The Class Neskar helps students understand the Chinese Revolution by studying literature— fiction and memoir—as well as historical sources like photos and documentaries. The variety of sources offers students different ways to engage with the topic.
The material Text, photos, video, and Web sites can all be projected onto the screen. For a discussion about the formation of the Red Guard (a violent, radical movement of young people in the 1960s), the class read excerpts from contemporary newspapers and watched Communist educational videos. Neskar wants her students to think about what it would be like to grow up at that time, and understand why people their own age were swept up in this ugly movement.
Control panel “I feel a little bit like Spock,” Neskar says when the control panel pops up out of the table. With the touch of a button, she can switch which media source is projected on the screen—her laptop, SLC’s computer network, the Internet, or a DVD or CD. “In the old days, using technology was a major distraction. Half the time you couldn’t get it to work. But this is effortless. I can show a piece of video, and it doesn’t break up the discussion. The harmony of the seminar class is maintained.”
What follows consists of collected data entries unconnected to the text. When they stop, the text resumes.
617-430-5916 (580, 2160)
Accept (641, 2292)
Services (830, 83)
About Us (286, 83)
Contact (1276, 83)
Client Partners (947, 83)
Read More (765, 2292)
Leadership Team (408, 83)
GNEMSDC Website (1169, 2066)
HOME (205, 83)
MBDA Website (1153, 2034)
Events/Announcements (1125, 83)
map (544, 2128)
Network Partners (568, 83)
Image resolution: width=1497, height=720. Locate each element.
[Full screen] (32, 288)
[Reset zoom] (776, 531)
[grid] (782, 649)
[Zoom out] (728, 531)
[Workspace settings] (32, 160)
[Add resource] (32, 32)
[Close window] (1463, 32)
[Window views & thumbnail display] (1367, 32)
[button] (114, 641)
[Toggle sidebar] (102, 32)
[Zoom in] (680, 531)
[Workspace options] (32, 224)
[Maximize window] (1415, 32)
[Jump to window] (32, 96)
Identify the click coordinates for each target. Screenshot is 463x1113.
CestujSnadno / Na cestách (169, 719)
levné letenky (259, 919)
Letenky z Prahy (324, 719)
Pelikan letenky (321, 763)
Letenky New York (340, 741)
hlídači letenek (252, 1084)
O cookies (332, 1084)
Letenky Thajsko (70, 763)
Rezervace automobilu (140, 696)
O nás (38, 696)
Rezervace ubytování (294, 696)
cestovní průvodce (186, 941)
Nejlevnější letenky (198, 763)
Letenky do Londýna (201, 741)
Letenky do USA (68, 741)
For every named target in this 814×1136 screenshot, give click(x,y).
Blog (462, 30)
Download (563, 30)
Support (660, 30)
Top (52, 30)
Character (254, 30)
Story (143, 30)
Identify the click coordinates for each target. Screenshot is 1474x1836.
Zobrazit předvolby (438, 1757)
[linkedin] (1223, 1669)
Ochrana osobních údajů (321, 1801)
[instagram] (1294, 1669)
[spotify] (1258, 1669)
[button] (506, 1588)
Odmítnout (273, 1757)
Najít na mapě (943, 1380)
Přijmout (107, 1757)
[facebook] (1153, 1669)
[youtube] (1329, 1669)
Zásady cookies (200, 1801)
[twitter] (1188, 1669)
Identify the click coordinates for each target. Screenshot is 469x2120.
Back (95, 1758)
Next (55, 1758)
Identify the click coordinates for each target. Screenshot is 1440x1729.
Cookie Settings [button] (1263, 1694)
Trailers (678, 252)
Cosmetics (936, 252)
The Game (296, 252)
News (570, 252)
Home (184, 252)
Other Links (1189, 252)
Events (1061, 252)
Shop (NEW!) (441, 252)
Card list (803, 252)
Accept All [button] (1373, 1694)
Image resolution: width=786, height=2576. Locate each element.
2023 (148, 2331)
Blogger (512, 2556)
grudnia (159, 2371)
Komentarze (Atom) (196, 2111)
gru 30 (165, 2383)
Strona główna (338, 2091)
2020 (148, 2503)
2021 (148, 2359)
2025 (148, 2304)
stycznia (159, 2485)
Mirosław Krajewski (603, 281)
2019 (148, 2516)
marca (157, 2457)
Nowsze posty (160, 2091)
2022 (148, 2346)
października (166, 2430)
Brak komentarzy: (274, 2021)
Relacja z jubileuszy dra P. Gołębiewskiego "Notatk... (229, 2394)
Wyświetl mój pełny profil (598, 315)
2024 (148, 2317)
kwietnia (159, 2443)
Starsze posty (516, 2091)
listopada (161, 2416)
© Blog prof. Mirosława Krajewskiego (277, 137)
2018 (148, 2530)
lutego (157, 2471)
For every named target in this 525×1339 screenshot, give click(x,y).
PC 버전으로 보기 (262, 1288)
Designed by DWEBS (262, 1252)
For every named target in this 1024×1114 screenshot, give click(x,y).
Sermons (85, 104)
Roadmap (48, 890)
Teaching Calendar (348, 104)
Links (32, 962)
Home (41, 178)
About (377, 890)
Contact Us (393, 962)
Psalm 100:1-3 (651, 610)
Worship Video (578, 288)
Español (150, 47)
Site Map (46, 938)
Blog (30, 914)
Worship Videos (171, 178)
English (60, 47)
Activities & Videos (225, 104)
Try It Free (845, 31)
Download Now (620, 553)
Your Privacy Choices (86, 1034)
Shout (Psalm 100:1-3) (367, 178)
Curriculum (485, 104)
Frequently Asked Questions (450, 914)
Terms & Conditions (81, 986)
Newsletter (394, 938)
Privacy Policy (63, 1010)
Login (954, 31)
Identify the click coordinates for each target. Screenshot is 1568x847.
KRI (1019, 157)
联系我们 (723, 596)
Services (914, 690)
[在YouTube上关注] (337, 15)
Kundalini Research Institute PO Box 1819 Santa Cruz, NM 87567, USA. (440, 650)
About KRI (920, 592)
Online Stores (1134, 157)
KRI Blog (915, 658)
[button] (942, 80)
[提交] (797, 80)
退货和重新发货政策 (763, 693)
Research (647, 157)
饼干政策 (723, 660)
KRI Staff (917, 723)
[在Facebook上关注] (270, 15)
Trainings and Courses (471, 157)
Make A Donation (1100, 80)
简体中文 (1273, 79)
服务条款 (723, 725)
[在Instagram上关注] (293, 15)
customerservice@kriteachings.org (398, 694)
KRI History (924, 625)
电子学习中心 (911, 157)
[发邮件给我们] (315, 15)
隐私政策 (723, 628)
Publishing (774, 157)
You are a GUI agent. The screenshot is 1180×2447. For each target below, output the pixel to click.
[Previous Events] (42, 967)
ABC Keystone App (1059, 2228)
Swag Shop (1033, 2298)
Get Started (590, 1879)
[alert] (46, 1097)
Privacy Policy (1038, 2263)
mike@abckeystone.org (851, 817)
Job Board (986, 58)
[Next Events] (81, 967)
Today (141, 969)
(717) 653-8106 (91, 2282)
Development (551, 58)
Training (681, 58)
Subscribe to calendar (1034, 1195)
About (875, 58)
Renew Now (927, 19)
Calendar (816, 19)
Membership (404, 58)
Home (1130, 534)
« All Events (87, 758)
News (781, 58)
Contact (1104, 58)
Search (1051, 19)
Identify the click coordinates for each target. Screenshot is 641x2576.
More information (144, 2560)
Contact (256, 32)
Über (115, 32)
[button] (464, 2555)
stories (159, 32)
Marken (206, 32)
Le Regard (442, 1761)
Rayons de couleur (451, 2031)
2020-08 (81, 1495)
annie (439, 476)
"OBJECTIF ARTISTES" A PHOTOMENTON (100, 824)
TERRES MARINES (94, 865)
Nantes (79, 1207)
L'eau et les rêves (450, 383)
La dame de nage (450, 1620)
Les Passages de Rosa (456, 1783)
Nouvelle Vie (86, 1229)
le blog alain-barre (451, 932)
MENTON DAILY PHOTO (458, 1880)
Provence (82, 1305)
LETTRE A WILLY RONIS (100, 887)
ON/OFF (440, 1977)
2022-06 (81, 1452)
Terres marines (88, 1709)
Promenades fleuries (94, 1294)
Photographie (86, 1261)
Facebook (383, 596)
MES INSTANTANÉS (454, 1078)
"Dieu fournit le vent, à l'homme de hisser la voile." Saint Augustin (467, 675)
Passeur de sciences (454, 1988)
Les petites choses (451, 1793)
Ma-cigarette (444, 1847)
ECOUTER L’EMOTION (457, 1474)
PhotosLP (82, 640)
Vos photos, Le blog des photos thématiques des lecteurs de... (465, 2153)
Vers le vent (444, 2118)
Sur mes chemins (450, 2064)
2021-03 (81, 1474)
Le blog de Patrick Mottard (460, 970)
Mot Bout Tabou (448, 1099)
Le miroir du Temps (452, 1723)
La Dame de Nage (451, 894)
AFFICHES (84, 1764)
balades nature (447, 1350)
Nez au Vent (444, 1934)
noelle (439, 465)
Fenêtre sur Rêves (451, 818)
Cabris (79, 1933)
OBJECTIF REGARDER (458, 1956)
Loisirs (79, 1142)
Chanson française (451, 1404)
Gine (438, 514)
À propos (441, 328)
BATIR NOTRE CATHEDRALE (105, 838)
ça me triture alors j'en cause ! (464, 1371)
Back in the corner, the Multimedia Presentation System does the fancy technological footwork, coordinating the signals from the control panel, the various input sources, and the projector. It’s plugged right into the College’s network, so Neskar can access her own computer files.
The projector A hidden network cable connects the presentation system to a receiver, which then converts the signals into video and sends them into the projector.
Lighting Neskar is impressed with the room’s special shades and lighting that make it dark enough to see the screen but bright enough for students to see one another and their notes. This is especially helpful when showing a lot of photos, she says—there’s less risk of someone falling asleep in the dark.
Ellen Neskar A medievalist specializing in 12th century China, Neskar spent four years in Asia and lived in Shanghai before the Tiananmen demonstrations. “Shanghai today is hardly recognizable as the same city—it used to be so poor,” she says.
The Learning Brain Faced with the stark reality of famine, oppression, and brutality that characterized the revolution, students sometimes shut down or refuse to find a broader human lesson in what happened. But Neskar encourages them to realize that under the right conditions, people everywhere are susceptible to the allure of a dictator. “If students really understand how the Red Guard became the Red Guard, they won’t have to say ‘that was an exceptional moment, those people were crazy.’”
Understanding the media Neskar wants students to realize that the Shanghai they see on the news is the same one they’re reading about in class. “They should understand that behind the “economic miracle” that’s taking place now, there’s a lot of tragedy and an incredible loss of life. And a huge number of broken people whose artistic and intellectual lives were destroyed. I want them to have a richer view of things.”